At the age of 88, Lucian Freud died on 20 July 2011. It was a sad day marked by many, including his friend, the art critic Martyn Gayford, who gave an intimate recollection of Freud in the Daily Telegraph. He recounts Freud’s musings on mortality and his career: 'I’m not frightened in the slightest of death; I’ve had a lovely time.'
Grandson of Sigmund Freud, Lucian Freud was born on 8 December 1922. He moved to Britain in 1933 to escape the rise of Nazism, where he gained citizenship in 1939. Freud trained at Central School of Art (now Central St Martins of University of the Arts), Cedric Morris' East Anglian School of Painting and Drawing in Dedham, and Goldsmiths University.

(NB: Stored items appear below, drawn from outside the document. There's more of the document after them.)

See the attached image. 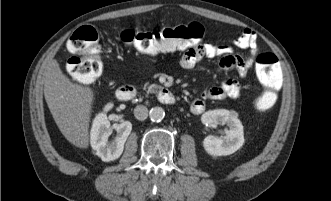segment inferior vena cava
Here are the masks:
<instances>
[{
  "mask_svg": "<svg viewBox=\"0 0 331 201\" xmlns=\"http://www.w3.org/2000/svg\"><path fill=\"white\" fill-rule=\"evenodd\" d=\"M134 116L138 120H145L148 117V109L143 105H138L134 109Z\"/></svg>",
  "mask_w": 331,
  "mask_h": 201,
  "instance_id": "1",
  "label": "inferior vena cava"
}]
</instances>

Freud began making surrealist paintings with thin oils but is more famous for his latter work; thickly painted portraits and nudes, including his notable series of the performance artist Leigh Bowery and controversial portrait of the Queen (see above). Whilst most the country agreed it was not the most flattering portrait of HRH Queen Elizabeth II, we cannot argue that it is not honest, if brutal. Freud’s ‘take-no-prisoner’ attitude towards his sitters is a primary reason he is so well respected and considered one of the most perceptive artists in history. Charles Saumarez-Smith, head of the National Portrait Galley, described the picture as 'thought-provoking and psychologically penetrating'.
Freud work is of great commercial value too. In 2008, Benefits Supervisor Sleeping (1995), his portrait of an overweight civil servant named Sue, sold for £20.6 million pounds, the highest price ever for a work by a living artist. There is no doubt, then, since the news of his death, the value of his works will further increase.
Freud managed to keep a relatively private life, though his opinions were greatly controversial – he loathed the work of Leonardo da Vinci – and he is rumoured to have fathered up to 40 children with over six women. Freud was also synonymous with the bohemian Soho of the 50s and his equally wild peer, Francis Bacon. Nonetheless, Freud is one of the most significant artists of the last 70 years and almost single-handedly reinvented and revived portraiture in an age when the genre was increasingly considered unpopular. May his work continue to be enjoyed by millions.